WORK ORDER: For every line in the data below that contains "Storage", copy the line.

Records excerpted from a collection:
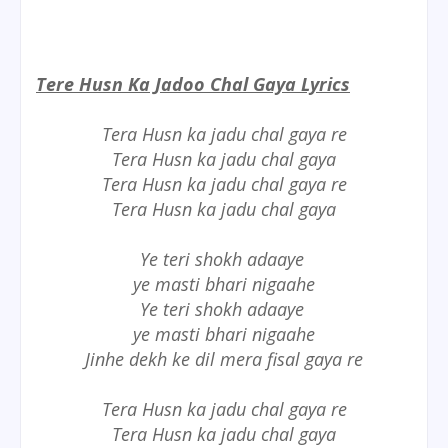
Tere Husn Ka Jadoo Chal Gaya Lyrics
Tera Husn ka jadu chal gaya re
Tera Husn ka jadu chal gaya
Tera Husn ka jadu chal gaya re
Tera Husn ka jadu chal gaya
Ye teri shokh adaaye
ye masti bhari nigaahe
Ye teri shokh adaaye
ye masti bhari nigaahe
Jinhe dekh ke dil mera fisal gaya re
Tera Husn ka jadu chal gaya re
Tera Husn ka jadu chal gaya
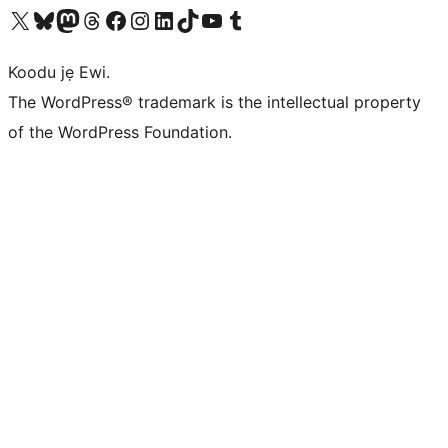
Ṣabẹwo sí àkàùntù X (Twitter tẹ́lẹ̀) wa
Bẹwo akanti Bluesky wa
Lọ sí àkáǹtì Mastodon wa
Bẹwo akanti Threads wa
Ṣabẹwo si Facebook wa
Visit our Instagram account
Visit our LinkedIn account
Bẹwo akanti TikTok wa
Visit our YouTube channel
Bẹwo akanti Tumblr wa
Koodu jẹ Ewi.
The WordPress® trademark is the intellectual property
of the WordPress Foundation.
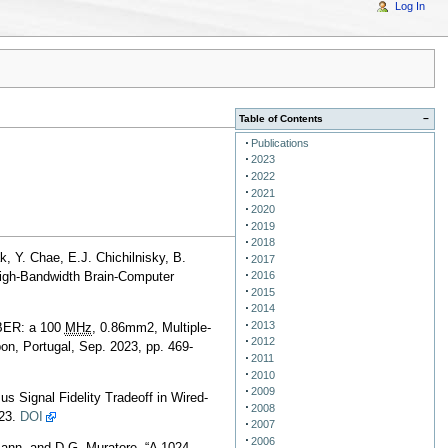
Log In
Table of Contents
−
Publications
2023
2022
2021
2020
2019
2018
k, Y. Chae, E.J. Chichilnisky, B.
2017
2016
igh-Bandwidth Brain-Computer
2015
2014
2013
MBER: a 100
MHz
, 0.86mm2, Multiple-
2012
n, Portugal, Sep. 2023, pp. 469-
2011
2010
2009
s Signal Fidelity Tradeoff in Wired-
2008
023.
DOI
2007
2006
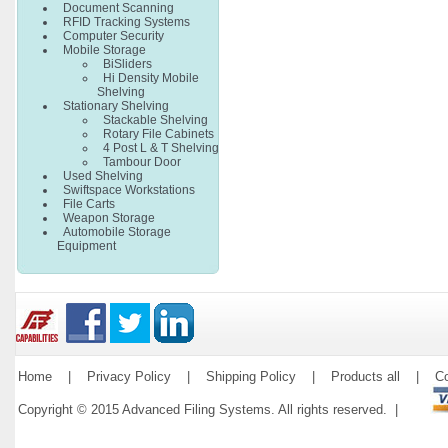
Document Scanning
RFID Tracking Systems
Computer Security
Mobile Storage
BiSliders
Hi Density Mobile
Shelving
Stationary Shelving
Stackable Shelving
Rotary File Cabinets
4 Post L & T Shelving
Tambour Door
Used Shelving
Swiftspace Workstations
File Carts
Weapon Storage
Automobile Storage
Equipment
Home
|
Privacy Policy
|
Shipping Policy
|
Products all
|
Co
Copyright © 2015 Advanced Filing Systems. All rights reserved. |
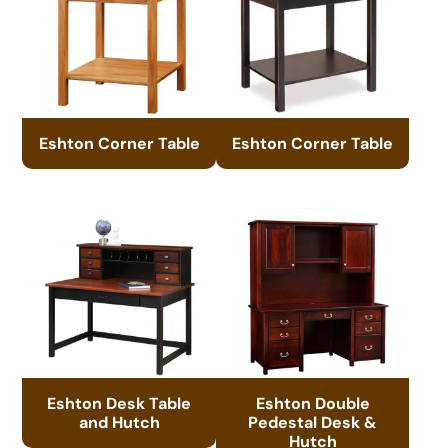
Eshton Corner Table
Eshton Corner Table
Eshton Desk Table
Eshton Double
and Hutch
Pedestal Desk &
Hutch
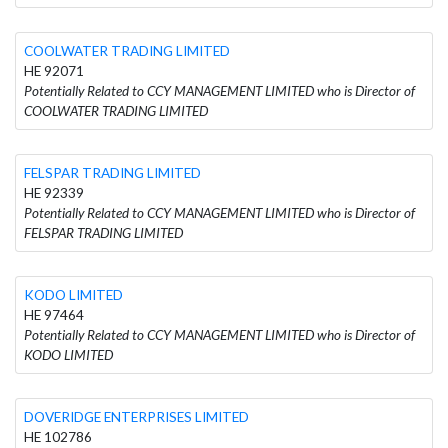
COOLWATER TRADING LIMITED
HE 92071
Potentially Related to CCY MANAGEMENT LIMITED who is Director of
COOLWATER TRADING LIMITED
FELSPAR TRADING LIMITED
HE 92339
Potentially Related to CCY MANAGEMENT LIMITED who is Director of
FELSPAR TRADING LIMITED
KODO LIMITED
HE 97464
Potentially Related to CCY MANAGEMENT LIMITED who is Director of
KODO LIMITED
DOVERIDGE ENTERPRISES LIMITED
HE 102786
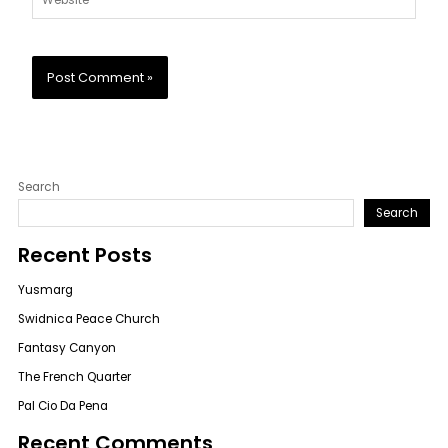
Search
Search
Recent Posts
Yusmarg
Swidnica Peace Church
Fantasy Canyon
The French Quarter
Pal Cio Da Pena
Recent Comments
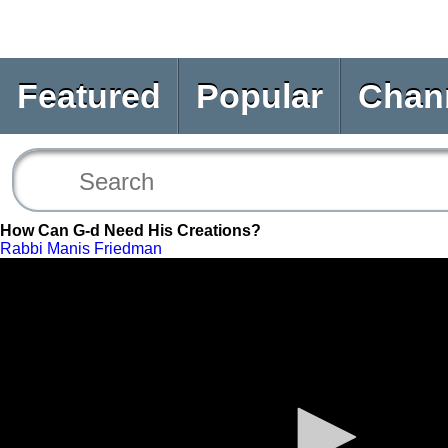
Featured
Popular
Chan
How Can G-d Need His Creations?
Rabbi Manis Friedman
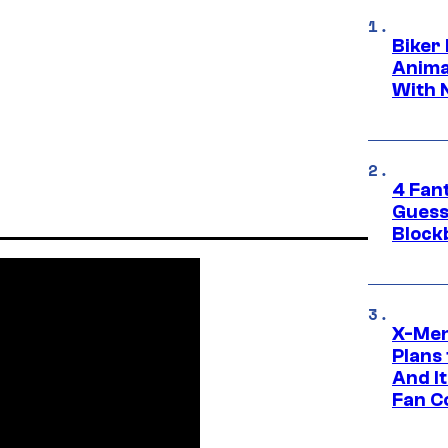
Biker
Anima
With 
4 Fan
Guess
Block
X-Men
Plans
And I
Fan C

TASK RESULT:
Mobile Storage
Weapon Storage
Automobile Storage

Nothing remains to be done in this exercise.